Koch gave 15 grains on tenth and eleventh days.

(d) Castellani’s method of 5 grains daily and a double dose once a week is the one I recommend.

Sterilization of Carriers.—In addition to quinine prophylaxis for those not infected we also have quinine disinfection for native or other carriers of malaria. For these infected persons Koch recommends 15 grains on two to three successive days of each week, the course to be continued for three months. This plan of extirpation of the parasites of malarial carriers is of great practical application. Gill uses 10 grains of quinine daily for six months after discharge from hospital. The effect of tartar emetic on malarial gametes may prove of value.

Treatment.—Cinchona bark was first introduced into Europe in 1640 and has its name from Countess Chinchon, wife of the Peruvian Viceroy, who was cured of a fever by this bark in 1638.
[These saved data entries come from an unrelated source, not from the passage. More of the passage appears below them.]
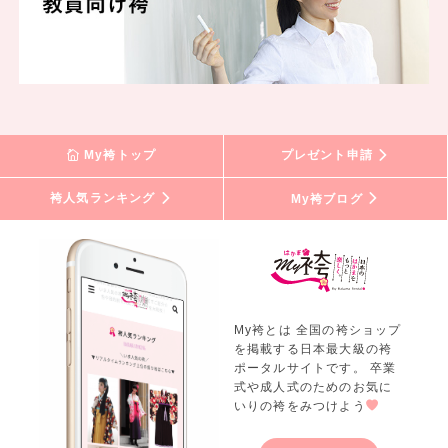
My袴トップ
プレゼント申請
袴人気ランキング
My袴ブログ
My袴とは 全国の袴ショップ
を掲載する日本最大級の袴
ポータルサイトです。 卒業
式や成人式のためのお気に
いりの袴をみつけよう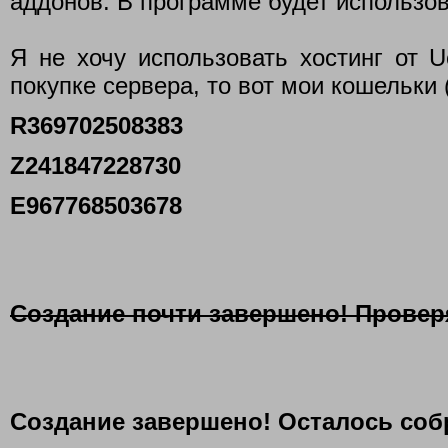
аддонов. В программе будет использо
Я не хочу использовать хостинг от 
покупке сервера, то вот мои кошельки 
R369702508383
Z241847228730
E967768503678
Создание почти завершено! Провер
Создание завершено! Осталось соб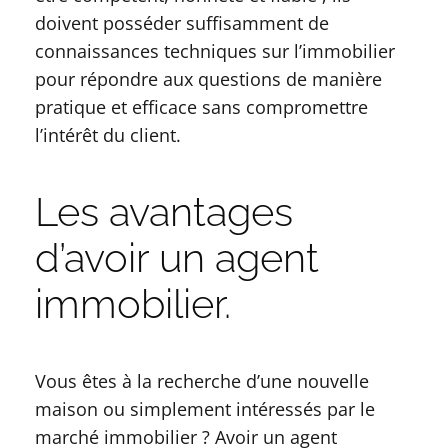
doivent posséder suffisamment de
connaissances techniques sur l’immobilier
pour répondre aux questions de manière
pratique et efficace sans compromettre
l’intérêt du client.
Les avantages
d’avoir un agent
immobilier.
Vous êtes à la recherche d’une nouvelle
maison ou simplement intéressés par le
marché immobilier ? Avoir un agent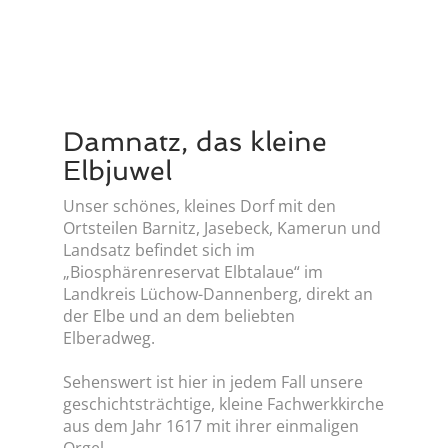
Damnatz, das kleine
Elbjuwel
Unser schönes, kleines Dorf mit den
Ortsteilen Barnitz, Jasebeck, Kamerun und
Landsatz befindet sich im
„Biosphärenreservat Elbtalaue“ im
Landkreis Lüchow-Dannenberg, direkt an
der Elbe und an dem beliebten
Elberadweg.
Sehenswert ist hier in jedem Fall unsere
geschichtsträchtige, kleine Fachwerkkirche
aus dem Jahr 1617 mit ihrer einmaligen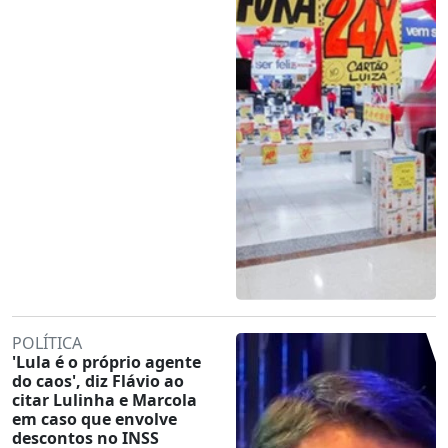
POLÍTICA
'Lula é o próprio agente
do caos', diz Flávio ao
citar Lulinha e Marcola
em caso que envolve
descontos no INSS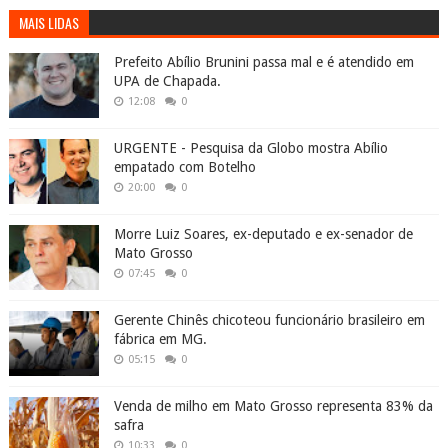
MAIS LIDAS
Prefeito Abílio Brunini passa mal e é atendido em
UPA de Chapada.
12:08
0
URGENTE - Pesquisa da Globo mostra Abílio
empatado com Botelho
20:00
0
Morre Luiz Soares, ex-deputado e ex-senador de
Mato Grosso
07:45
0
Gerente Chinês chicoteou funcionário brasileiro em
fábrica em MG.
05:15
0
Venda de milho em Mato Grosso representa 83% da
safra
10:33
0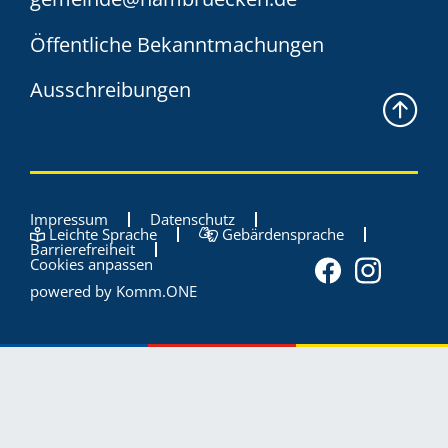
Öffentliche Bekanntmachungen
Ausschreibungen
Impressum
Datenschutz
Leichte Sprache
Gebärdensprache
Barrierefreiheit
Cookies anpassen
powered by
Komm.ONE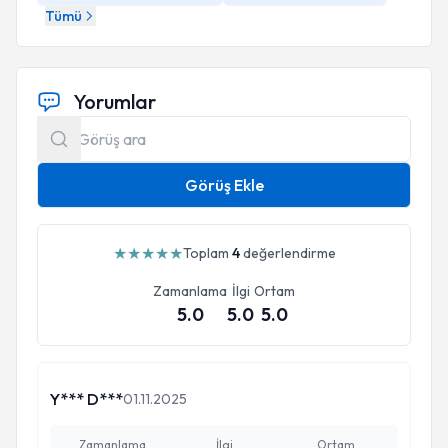
Tümü
Yorumlar
Görüş Ekle
★
★
★
★
★
Toplam
4
değerlendirme
Zamanlama
İlgi
Ortam
5.0
5.0
5.0
Y*** D***
01.11.2025
Zamanlama
İlgi
Ortam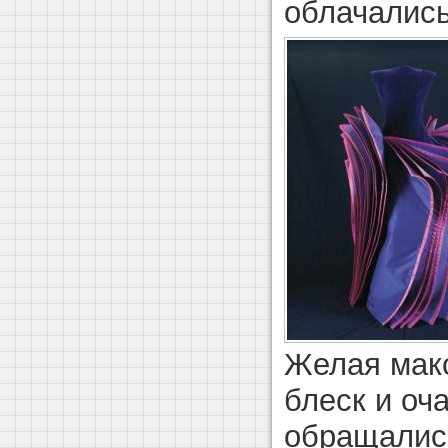
облачались
Желая мак
блеск и оч
обращались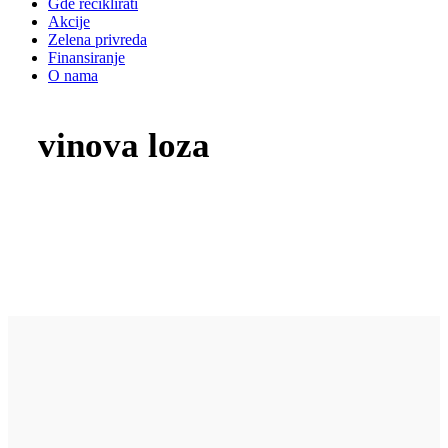
Gde reciklirati
Akcije
Zelena privreda
Finansiranje
O nama
vinova loza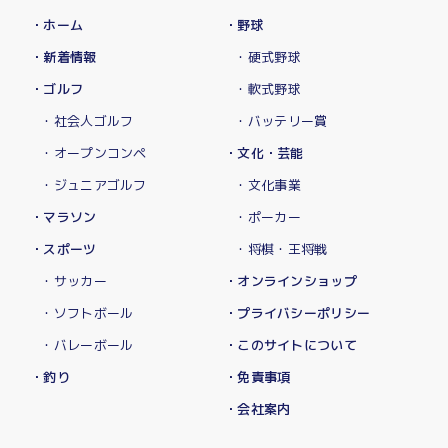
・ホーム
・野球
・新着情報
・硬式野球
・ゴルフ
・軟式野球
・社会人ゴルフ
・バッテリー賞
・オープンコンペ
・文化・芸能
・ジュニアゴルフ
・文化事業
・マラソン
・ポーカー
・スポーツ
・将棋・王将戦
・サッカー
・オンラインショップ
・ソフトボール
・プライバシーポリシー
・バレーボール
・このサイトについて
・釣り
・免責事項
・会社案内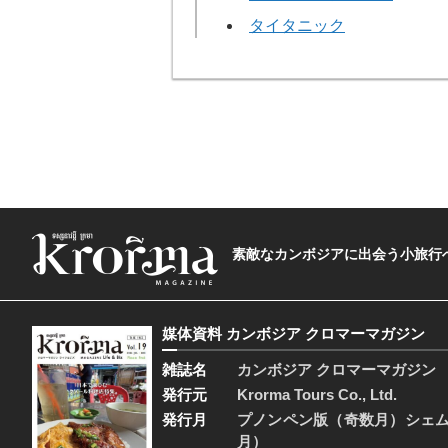
タイタニック
素敵なカンボジアに出会う小旅行へ―The t
媒体資料 カンボジア クロマーマガジン
雑誌名
カンボジア クロマーマガジン
発行元
Krorma Tours Co., Ltd.
発行月
プノンペン版（奇数月）シェ
月）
Much of our knowledge of the therapeutics of cinchona bark is due to Torti. In giving the drug he used a large dose the first day and the same for the subsequent two days. After that he administered smaller doses for a week and then still smaller doses for two or three weeks. Quinine was not introduced until 1820.

At present quinine or some salt of the alkaloid is used in malaria instead of preparations of cinchona bark.

Toxic Effects of Quinine.—The most important untoward manifestations of cinchonism are the very common scarlatiniform, eczematous or urticarial rashes, gastric disturbances and vertigo. Impairment of vision may be brought about by quinine and quinine haemoglobinuria is a recognized possibility. In quinine amblyopia the pupils do not react to light and the optic disc is very pale, thus distinguishing the impairment of vision due to the plugging of the retinal vessels by the malarial parasite, in which condition the pupils do react to light and the disc is a grayish red.

Quinine Idiosyncrasy.—Fortunately the taking of quinine is well borne by the great majority of persons but in exceptional cases we may have developing, even after doses as small as one grain, of (a) severe nausea vomiting or diarrhoea, (b) various skin eruptions, usually of a scarlatiniform or urticarial type, (c) marked ringing in the ears, dizziness or deafness, (d) impairment of vision, (e) dyspnoea and (f) malarial haemoglobinuria. To determine an idiosyncrasy make a scratch on the flexor surface of the forearm and apply a drop of a 1 to 10 solution of quinine. Oedema with a wide zone of erythema in about 5 minutes shows idiosyncrasy. A control with normal saline should be made. It is well to make this skin test before giving quinine intravenously. For desensitization we give 1/10 grain of quinine combined with 5 grains of bicarbonate of soda and in about 1½ hours we give 1 grain with 5 grains of bicarbonate of soda.